**Information provided**
*-*-*
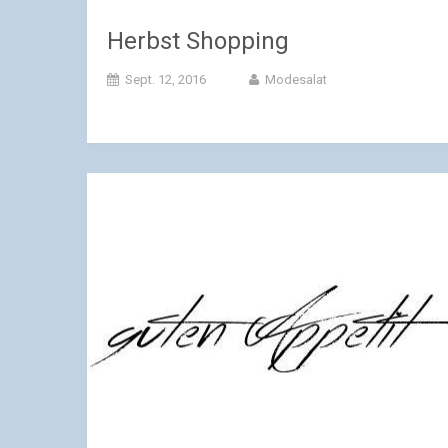
Herbst Shopping
Sept. 12, 2016
Modesalat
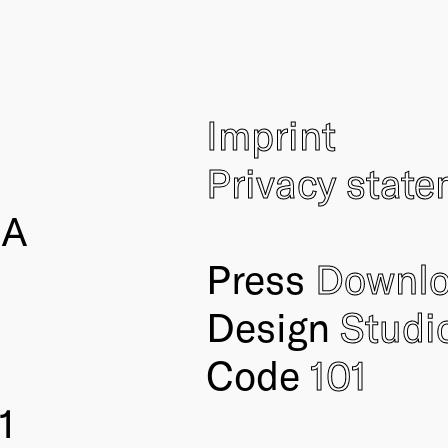
Imprint
Privacy stat
IA
Press
Downl
Design
Studi
Code
101
1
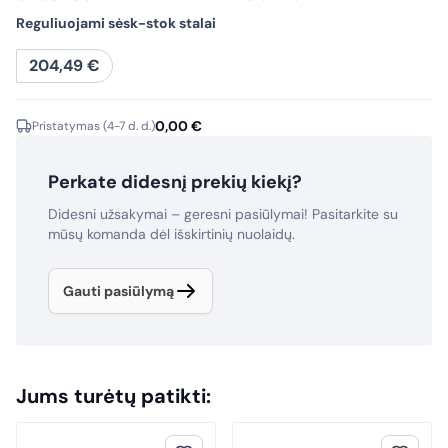
Reguliuojami sėsk-stok stalai
204,49
€
0,00
€
Pristatymas (4-7 d. d.)
Perkate didesnį prekių kiekį?
Didesni užsakymai – geresni pasiūlymai! Pasitarkite su
mūsų komanda dėl išskirtinių nuolaidų.
Gauti pasiūlymą
Jums turėtų patikti:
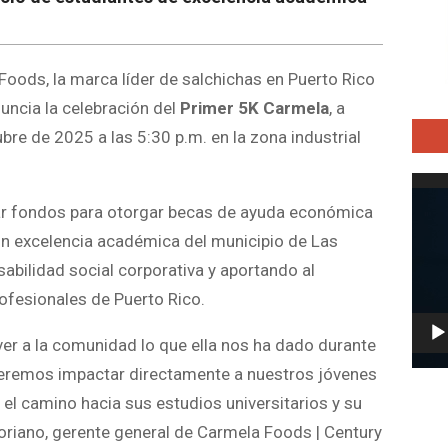
oods, la marca líder de salchichas en Puerto Rico
uncia la celebración del
Primer 5K Carmela
, a
bre de 2025 a las 5:30 p.m. en la zona industrial
Repro
de
ar fondos para otorgar becas de ayuda económica
vídeo
n excelencia académica del municipio de Las
abilidad social corporativa y aportando al
rofesionales de Puerto Rico.
r a la comunidad lo que ella nos ha dado durante
eremos impactar directamente a nuestros jóvenes
el camino hacia sus estudios universitarios y su
oriano, gerente general de Carmela Foods | Century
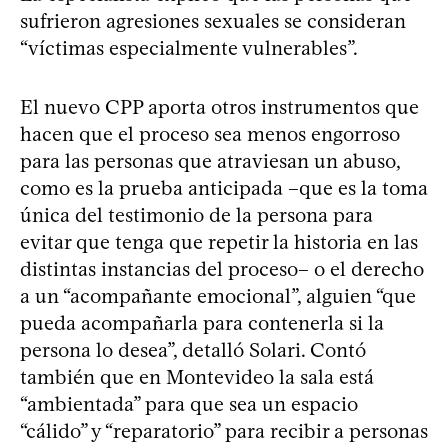
sufrieron agresiones sexuales se consideran
“víctimas especialmente vulnerables”.
El nuevo CPP aporta otros instrumentos que
hacen que el proceso sea menos engorroso
para las personas que atraviesan un abuso,
como es la prueba anticipada –que es la toma
única del testimonio de la persona para
evitar que tenga que repetir la historia en las
distintas instancias del proceso– o el derecho
a un “acompañante emocional”, alguien “que
pueda acompañarla para contenerla si la
persona lo desea”, detalló Solari. Contó
también que en Montevideo la sala está
“ambientada” para que sea un espacio
“cálido” y “reparatorio” para recibir a personas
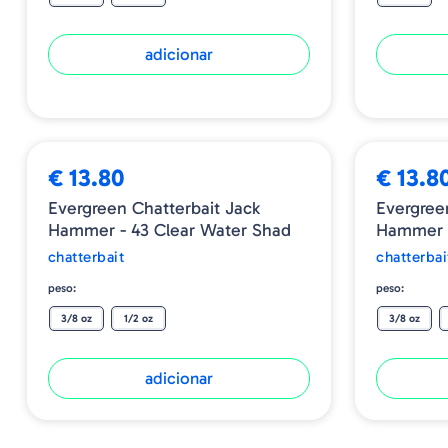
adicionar
€ 13.80
€ 13.8
Evergreen Chatterbait Jack
Evergree
Hammer - 43 Clear Water Shad
Hammer 
chatterbait
chatterbai
peso:
peso:
3/8 oz
1/2 oz
3/8 oz
adicionar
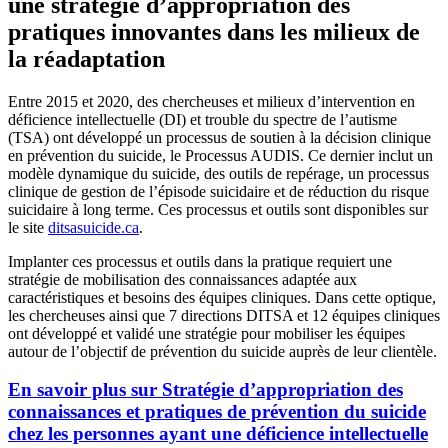
une stratégie d’appropriation des
pratiques innovantes dans les milieux de
la réadaptation
Entre 2015 et 2020, des chercheuses et milieux d’intervention en
déficience intellectuelle (DI) et trouble du spectre de l’autisme
(TSA) ont développé un processus de soutien à la décision clinique
en prévention du suicide, le Processus AUDIS. Ce dernier inclut un
modèle dynamique du suicide, des outils de repérage, un processus
clinique de gestion de l’épisode suicidaire et de réduction du risque
suicidaire à long terme. Ces processus et outils sont disponibles sur
le site
ditsasuicide.ca
.
Implanter ces processus et outils dans la pratique requiert une
stratégie de mobilisation des connaissances adaptée aux
caractéristiques et besoins des équipes cliniques. Dans cette optique,
les chercheuses ainsi que 7 directions DITSA et 12 équipes cliniques
ont développé et validé une stratégie pour mobiliser les équipes
autour de l’objectif de prévention du suicide auprès de leur clientèle.
En savoir plus sur Stratégie d’appropriation des
connaissances et pratiques de prévention du suicide
chez les personnes ayant une déficience intellectuelle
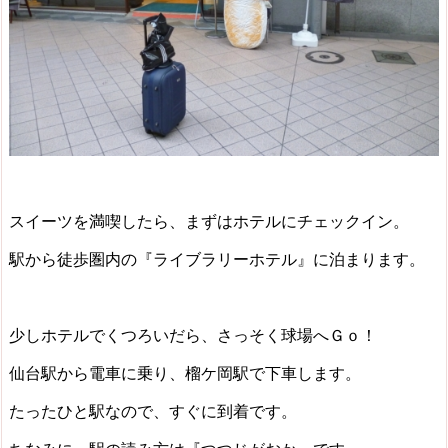
スイーツを満喫したら、まずはホテルにチェックイン。
駅から徒歩圏内の『ライブラリーホテル』に泊まります。
少しホテルでくつろいだら、さっそく球場へＧｏ！
仙台駅から電車に乗り、榴ケ岡駅で下車します。
たったひと駅なので、すぐに到着です。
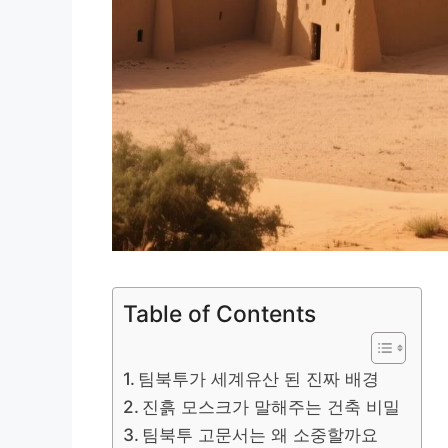
Table of Contents
팀북투가 세계유산 된 진짜 배경
진흙 모스크가 말해주는 건축 비밀
팀북투 고문서는 왜 소중할까요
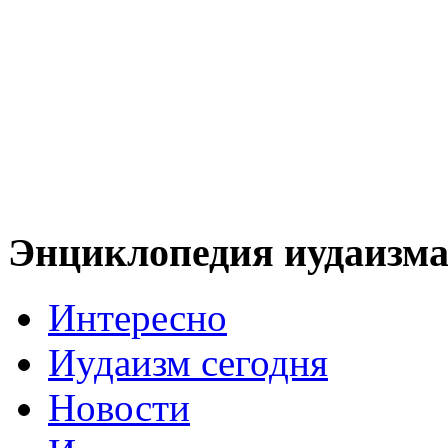
Энциклопедия иудаизм
Интересно
Иудаизм сегодня
Новости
*-*-*
**Problem details**
Bring together each line above where the string "développé" turns up.

**Task result**
(TSA) ont développé un processus de soutien à la décision clinique
ont développé et validé une stratégie pour mobiliser les équipes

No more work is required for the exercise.